The latest reports come days after the Islamic State group took full control of the city of Ramadi, the regional capital of the western Iraqi province Anbar. The latest gain by the extremist group sent waves of Iraq troops fleeing the city. The group used a series of suicide car bombing over several days to clear the way for its fighters to enter the city. The officials told the New York Times that the latest rockets shipment was to be used to counter the suicide bombings.
The shipment is expected to arrive in Baghdad in the early days of June. The decision by the White House is the first in a series of different options being weighed by President Barack Obama, officials said. They added that the anti-tank rockets were requested by the Iraqi Prime Minister Haider al-Abadi, during his visit to Washington last month.

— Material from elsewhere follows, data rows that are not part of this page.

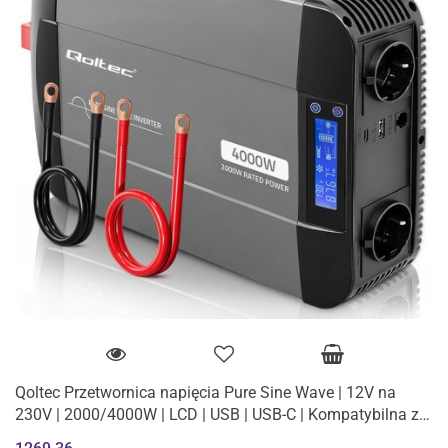
Qoltec Przetwornica napięcia Pure Sine Wave | 12V na
230V | 2000/4000W | LCD | USB | USB-C | Kompatybilna z
LiFePO4 GEL AGM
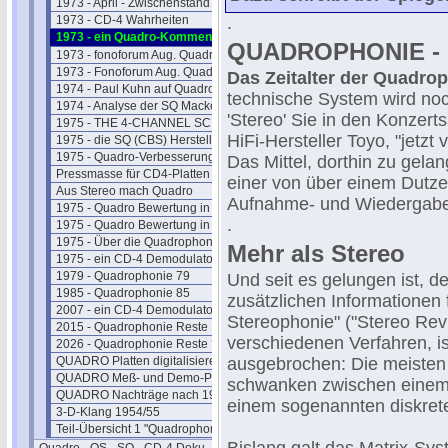
1973 - April - Zwischenstand
1973 - CD-4 Wahrheiten
.
1973 - ein Quadro-Kommentar
QUADROPHONIE - G
1973 - fonoforum Aug. Quadro 1
1973 - Fonoforum Aug. Quadro 2
Das Zeitalter der Quadr
1974 - Paul Kuhn auf Quadro
technische System wird noch
1974 - Analyse der SQ Macken
'Stereo' Sie in den Konzert
1975 - THE 4-CHANNEL SCENE
HiFi-Hersteller Toyo, "jetzt 
1975 - die SQ (CBS) Hersteller
1975 - Quadro-Verbesserungen
Das Mittel, dorthin zu gela
Pressmasse für CD4-Platten
einer von über einem Dutz
Aus Stereo mach Quadro
Aufnahme- und Wiedergabete
1975 - Quadro Bewertung in der FS
.
1975 - Quadro Bewertung in UK
1975 - Über die Quadrophonie
Mehr als Stereo
1975 - ein CD-4 Demodulator
1979 - Quadrophonie 79
Und seit es gelungen ist, d
1985 - Quadrophonie 85
zusätzlichen Informationen 
2007 - ein CD-4 Demodulator
Stereophonie" ("Stereo Rev
2015 - Quadrophonie Reste
verschiedenen Verfahren, 
2026 - Quadrophonie Reste ?
QUADRO Platten digitalisieren
ausgebrochen: Die meisten
QUADRO Meß- und Demo-Platten
schwanken zwischen einem
QUADRO Nachträge nach 1980
einem sogenannten diskret
3-D-Klang 1954/55
Teil-Übersicht 1 "Quadrophonie"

Iraqis were “licking their wounds a bit” as they worked with U.S. advisers to begin planning a counterattack, a senior State Department official, who spoke to reporters on the condition of anonymity, was quoted as saying by the New York Times on Wednesday. Following the Ramadi fall for the Islamic State group, more than 3,000 Iraqi Shiite fighters arrived at a military base near the city on Monday, joining Iraqi troops and Sunni tribal fighters in the area as they plan to push back against the group.
Amid delays in delivery of some U.S. weaponry that Iraq has been expecting under an agreement with Washington, Abadi is also seeking help from other governments. On Wednesday, he paid an official visit to Russia in which he asked for further military assistance from Moscow. The focus will be “the development of relations between the two countries, mainly expanding the military and security cooperation, and support for Iraqi forces in the face of terrorism,” Abadi’s office said. Russia has been a supplier to Iraq of weapons, including fighter jets, helicopters and smaller arms, for some time. Also, Baghdad is said to be increasingly looking to China and Iran for military purchases.